Vested interests do not want their political, social, and financial currency de-based by being confronted by the real world. Governments have, therefore, tended to put scientists in a metaphorical box and to only open the lid when they are needed, thus reducing science to a technical service function, supplying support, advice, and economic goods. These boxes can take many forms, from the containment of advisers with a set of rules to forums created for science to play within, like the Intergovernmental Panel on Climate Change (IPCC). Until recently, I was chief scientific adviser in the U.K. government on food and environment, a role that only slightly corrected for poor integration of science within government.

It is this systematic exclusion that leads to the underrepresentation of scientists in politics and government. Scientific culture is dominated by human social culture and is forced to play by its rules. As C. P. Snow said 60 years ago, “This polarisation is sheer loss to us all.” Politics would look very different if it were more evenly balanced between these cultures. Aristotle saw politics as legislative science or learning by experience. Politics was itself a scientific inquiry, thus reversing the current maxim that science lies outside politics. In Aristotle's world, scientists would be those who designed policies to solve tricky problems.

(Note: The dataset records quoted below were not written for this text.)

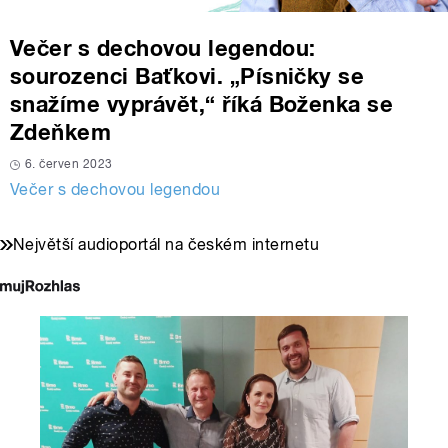
Večer s dechovou legendou:
sourozenci Baťkovi. „Písničky se
snažíme vyprávět,“ říká Boženka se
Zdeňkem
6. červen 2023
Večer s dechovou legendou
Největší audioportál na českém internetu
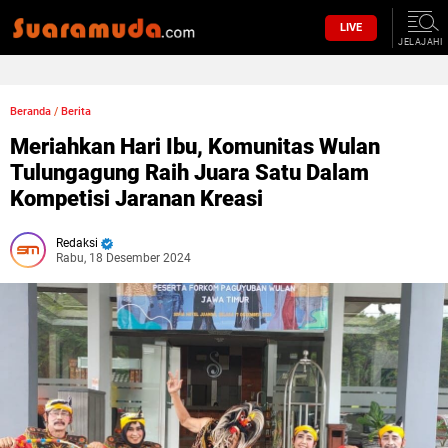
LIVE
JELAJAHI
Beranda
/
Berita
Meriahkan Hari Ibu, Komunitas Wulan
Tulungagung Raih Juara Satu Dalam
Kompetisi Jaranan Kreasi
Redaksi
Rabu, 18 Desember 2024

The modern idiom of scientists as the custodians and discoverers of knowledge is much too restrictive. When contested issues arise, society needs scientists to be dominant voices acting as authoritative, impartial, and trusted arbiters who can explain where uncertainties lie in evidence and the likely consequences of alternative futures.

Unfortunately, with the possible exception of climate change (helped by the IPCC), scientists are left to struggle to form a politically influential caucus working within its own rules. The alternative is capture by the language and ways of the other culture. Under this scenario, science becomes yet another money-grabbing vested interest. As a result, many of those who would most benefit from listening put scientists in an opposing political box and close the lid. Advocacy is the surest and most rapid way to achieve such an effect. It can compromise the impartiality of scientific evidence and do more harm than good. When science becomes captured by normal politics, its value drains away.

Unless the scientific community grips this problem of systemic disempowerment within government and politics, science will continue to be manipulated within a political game dominated by vested interests. The underrepresentation of science seems likely to continue unless the process of government itself becomes more diverse. Scientists themselves can help by demonstrating greater thought leadership, showing more enthusiasm to become part of government in all its forms, and valuing the contributions of colleagues who get involved. They need to break out of their synthetic box and politely refuse to have the lid closed on them.